What happens if I miss a Praluent injection?
Inject the missed dose as soon as you remember, provided your next scheduled dose is at least seven days away. If the next dose is fewer than seven days out, skip the missed dose and continue your regular schedule. Missing a dose does not reset the titration process.
Is Praluent used differently in women with PCOS?
No specific dosing protocol exists for PCOS. The standard titration applies, but women with PCOS often have a dyslipidemia pattern dominated by small dense LDL and elevated triglycerides rather than markedly elevated LDL-C. Your provider may use ApoB or non-HDL-C as a more accurate treatment target than LDL-C alone.

References

  1. Schwartz GG, Steg PG, Szarek M, et al. Alirocumab and cardiovascular outcomes after acute coronary syndrome. N Engl J Med. 2018;379(22):2097-2107.

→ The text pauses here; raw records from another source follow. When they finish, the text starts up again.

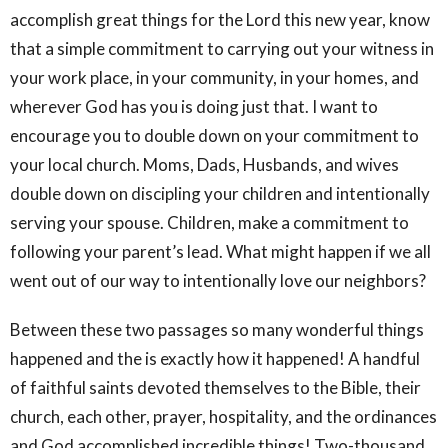
accomplish great things for the Lord this new year, know
that a simple commitment to carrying out your witness in
your work place, in your community, in your homes, and
wherever God has you is doing just that. I want to
encourage you to double down on your commitment to
your local church. Moms, Dads, Husbands, and wives
double down on discipling your children and intentionally
serving your spouse. Children, make a commitment to
following your parent’s lead. What might happen if we all
went out of our way to intentionally love our neighbors?
Between these two passages so many wonderful things
happened and the is exactly how it happened! A handful
of faithful saints devoted themselves to the Bible, their
church, each other, prayer, hospitality, and the ordinances
and God accomplished incredible things! Two-thousand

  2. Robinson JG, Farnier M, Krempf M, et al. Efficacy and safety of alirocumab in reducing lipids and cardiovascular events. N Engl J Med. 2015;372(16):1489-1499.
  3. Kastelein JJ, Ginsberg HN, Langslet G, et al. ODYSSEY FH I and FH II: alirocumab in familial hypercholesterolaemia. Eur Heart J. 2015;36(43):2996-3003.
  4. US Food and Drug Administration. Praluent (alirocumab) prescribing information. 2023.
  5. Grundy SM, Stone NJ, Bailey AL, et al. 2018 AHA/ACC guideline on the management of blood cholesterol. Circulation. 2019;139(25):e1082-e1143.
  6. Lloyd-Jones DM, Morris PB, Ballantyne CM, et al. 2022 ACC expert consensus decision pathway on the role of nonstatin therapies. Circulation. 2022;145(22):e1056-e1082.
  7. Shumaker SA, Legault C, Rapp SR, et al. SWAN cardiovascular findings: lipid changes during the menopausal transition. J Clin Endocrinol Metab. 2004;89(9):4287-4293.
  8. The Menopause Society. Position statement on cardiovascular disease in menopausal women. 2023.
  9. Bohula EA, Wiviott SD, McGuire DK, et al. Cardiovascular safety of lorcaserin in overweight or obese patients (EBBINGHAUS trial). N Engl J Med. 2017;376(26):2507-2516.
  10. American College of Obstetricians and Gynecologists. Practice Bulletin No. 206: lipid management in women. Obstet Gynecol. 2019;133(3):e94-e104.